● **ACTIVITY**
The answer must consist of every line from the entries below that contains the word "Cloud".

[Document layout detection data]
..............................

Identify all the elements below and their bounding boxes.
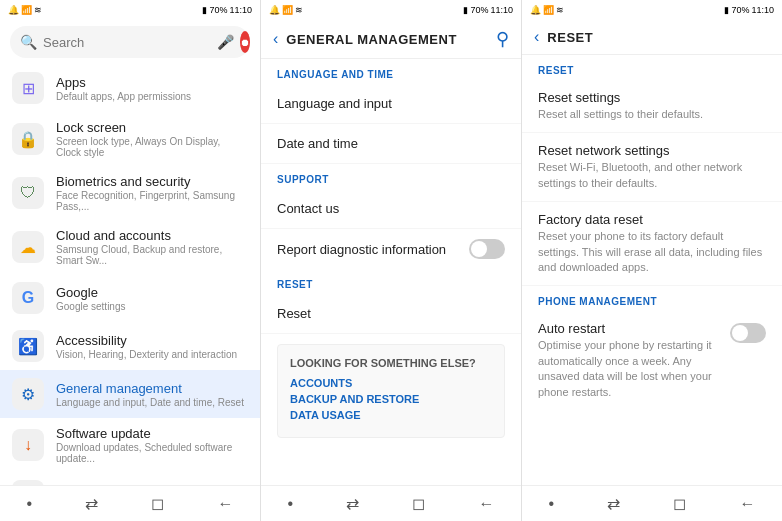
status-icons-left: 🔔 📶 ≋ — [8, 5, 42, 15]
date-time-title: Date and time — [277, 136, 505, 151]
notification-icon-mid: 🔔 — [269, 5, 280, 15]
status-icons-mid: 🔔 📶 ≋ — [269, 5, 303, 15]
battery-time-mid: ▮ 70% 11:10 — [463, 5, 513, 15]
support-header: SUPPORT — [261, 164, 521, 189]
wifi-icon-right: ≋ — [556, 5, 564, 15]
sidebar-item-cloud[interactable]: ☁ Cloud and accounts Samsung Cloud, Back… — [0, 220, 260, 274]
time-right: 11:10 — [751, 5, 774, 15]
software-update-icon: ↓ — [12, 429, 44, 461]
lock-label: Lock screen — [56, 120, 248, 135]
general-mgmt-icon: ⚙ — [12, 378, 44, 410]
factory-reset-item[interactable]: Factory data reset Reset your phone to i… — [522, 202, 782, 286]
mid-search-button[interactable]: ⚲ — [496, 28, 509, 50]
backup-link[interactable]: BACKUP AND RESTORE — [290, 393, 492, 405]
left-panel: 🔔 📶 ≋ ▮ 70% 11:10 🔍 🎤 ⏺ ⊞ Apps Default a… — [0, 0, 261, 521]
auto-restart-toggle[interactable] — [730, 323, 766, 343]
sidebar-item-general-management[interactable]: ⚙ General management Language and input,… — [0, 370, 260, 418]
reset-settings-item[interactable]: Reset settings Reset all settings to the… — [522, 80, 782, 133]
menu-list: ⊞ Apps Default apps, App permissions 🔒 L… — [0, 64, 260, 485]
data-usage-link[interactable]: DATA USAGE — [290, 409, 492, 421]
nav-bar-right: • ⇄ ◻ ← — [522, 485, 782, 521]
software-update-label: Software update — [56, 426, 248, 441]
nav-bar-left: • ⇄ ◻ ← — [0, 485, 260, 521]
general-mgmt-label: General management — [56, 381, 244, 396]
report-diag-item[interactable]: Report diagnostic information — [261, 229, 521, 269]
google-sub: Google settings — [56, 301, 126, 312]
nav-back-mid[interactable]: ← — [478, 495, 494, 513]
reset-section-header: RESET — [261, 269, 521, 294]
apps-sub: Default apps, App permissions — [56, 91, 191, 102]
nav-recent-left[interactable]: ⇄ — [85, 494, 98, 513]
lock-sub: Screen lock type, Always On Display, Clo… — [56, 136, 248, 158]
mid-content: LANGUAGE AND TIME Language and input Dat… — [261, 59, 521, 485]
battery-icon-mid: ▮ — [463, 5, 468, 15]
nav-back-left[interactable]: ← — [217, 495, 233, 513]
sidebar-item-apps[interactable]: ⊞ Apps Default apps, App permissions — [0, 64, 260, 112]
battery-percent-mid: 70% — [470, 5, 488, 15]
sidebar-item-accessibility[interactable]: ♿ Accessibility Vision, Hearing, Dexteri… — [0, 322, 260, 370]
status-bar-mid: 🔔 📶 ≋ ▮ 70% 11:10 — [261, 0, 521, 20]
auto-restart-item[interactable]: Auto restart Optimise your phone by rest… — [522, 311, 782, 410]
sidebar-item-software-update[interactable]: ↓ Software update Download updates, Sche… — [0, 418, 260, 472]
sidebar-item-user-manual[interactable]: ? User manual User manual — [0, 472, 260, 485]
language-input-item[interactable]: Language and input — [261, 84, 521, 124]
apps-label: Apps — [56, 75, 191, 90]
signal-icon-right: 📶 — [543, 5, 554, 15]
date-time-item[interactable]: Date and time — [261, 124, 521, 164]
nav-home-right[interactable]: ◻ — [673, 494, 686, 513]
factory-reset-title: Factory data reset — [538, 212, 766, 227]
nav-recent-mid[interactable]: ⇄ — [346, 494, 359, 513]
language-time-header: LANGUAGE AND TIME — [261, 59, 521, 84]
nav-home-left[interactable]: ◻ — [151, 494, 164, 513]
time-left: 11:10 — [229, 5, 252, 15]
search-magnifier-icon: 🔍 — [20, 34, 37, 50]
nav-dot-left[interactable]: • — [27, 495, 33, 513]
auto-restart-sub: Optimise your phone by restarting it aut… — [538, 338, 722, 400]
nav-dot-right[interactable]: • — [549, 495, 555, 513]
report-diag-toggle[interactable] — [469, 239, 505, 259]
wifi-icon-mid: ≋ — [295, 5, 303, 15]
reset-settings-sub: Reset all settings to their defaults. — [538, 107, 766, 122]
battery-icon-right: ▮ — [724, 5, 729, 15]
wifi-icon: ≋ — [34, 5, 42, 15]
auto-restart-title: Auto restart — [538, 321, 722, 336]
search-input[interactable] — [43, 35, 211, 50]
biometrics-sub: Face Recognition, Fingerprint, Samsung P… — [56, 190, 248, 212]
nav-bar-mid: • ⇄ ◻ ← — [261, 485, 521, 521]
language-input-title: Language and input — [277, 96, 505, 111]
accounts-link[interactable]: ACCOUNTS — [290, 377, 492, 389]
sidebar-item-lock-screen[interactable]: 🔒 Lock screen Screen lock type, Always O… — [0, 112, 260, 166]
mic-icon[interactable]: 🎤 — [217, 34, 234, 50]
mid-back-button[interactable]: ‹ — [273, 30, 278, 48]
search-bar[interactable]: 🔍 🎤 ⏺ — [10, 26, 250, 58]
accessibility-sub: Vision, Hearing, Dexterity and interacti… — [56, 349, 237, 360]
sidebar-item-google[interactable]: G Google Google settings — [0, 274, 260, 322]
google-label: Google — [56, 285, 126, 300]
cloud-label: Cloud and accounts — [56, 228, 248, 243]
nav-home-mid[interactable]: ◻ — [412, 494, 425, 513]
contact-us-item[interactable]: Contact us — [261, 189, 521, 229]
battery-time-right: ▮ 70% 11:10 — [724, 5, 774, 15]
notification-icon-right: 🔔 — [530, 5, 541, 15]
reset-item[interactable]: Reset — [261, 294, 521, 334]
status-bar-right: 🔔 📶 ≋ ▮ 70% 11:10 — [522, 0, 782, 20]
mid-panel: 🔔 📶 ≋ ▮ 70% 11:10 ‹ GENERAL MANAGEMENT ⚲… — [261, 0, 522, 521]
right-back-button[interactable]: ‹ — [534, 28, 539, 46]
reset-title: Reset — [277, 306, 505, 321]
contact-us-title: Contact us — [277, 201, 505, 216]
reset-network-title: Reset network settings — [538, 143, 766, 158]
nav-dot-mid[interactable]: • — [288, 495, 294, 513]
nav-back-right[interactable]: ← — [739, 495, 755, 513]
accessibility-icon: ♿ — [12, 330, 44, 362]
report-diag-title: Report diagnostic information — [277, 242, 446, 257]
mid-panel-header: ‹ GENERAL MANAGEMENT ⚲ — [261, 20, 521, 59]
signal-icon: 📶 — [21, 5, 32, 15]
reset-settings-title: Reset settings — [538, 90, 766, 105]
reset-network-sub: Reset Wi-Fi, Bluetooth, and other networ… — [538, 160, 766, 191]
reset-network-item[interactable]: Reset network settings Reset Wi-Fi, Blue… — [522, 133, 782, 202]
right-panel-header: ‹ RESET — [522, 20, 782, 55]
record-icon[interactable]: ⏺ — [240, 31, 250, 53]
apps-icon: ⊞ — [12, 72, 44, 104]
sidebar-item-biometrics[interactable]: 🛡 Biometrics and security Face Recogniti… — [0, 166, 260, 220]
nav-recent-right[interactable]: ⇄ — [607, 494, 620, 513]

..............................

● **SOLUTION TO THIS TASK**
sidebar-item-cloud[interactable]: ☁ Cloud and accounts Samsung Cloud, Back… — [0, 220, 260, 274]
cloud-label: Cloud and accounts — [56, 228, 248, 243]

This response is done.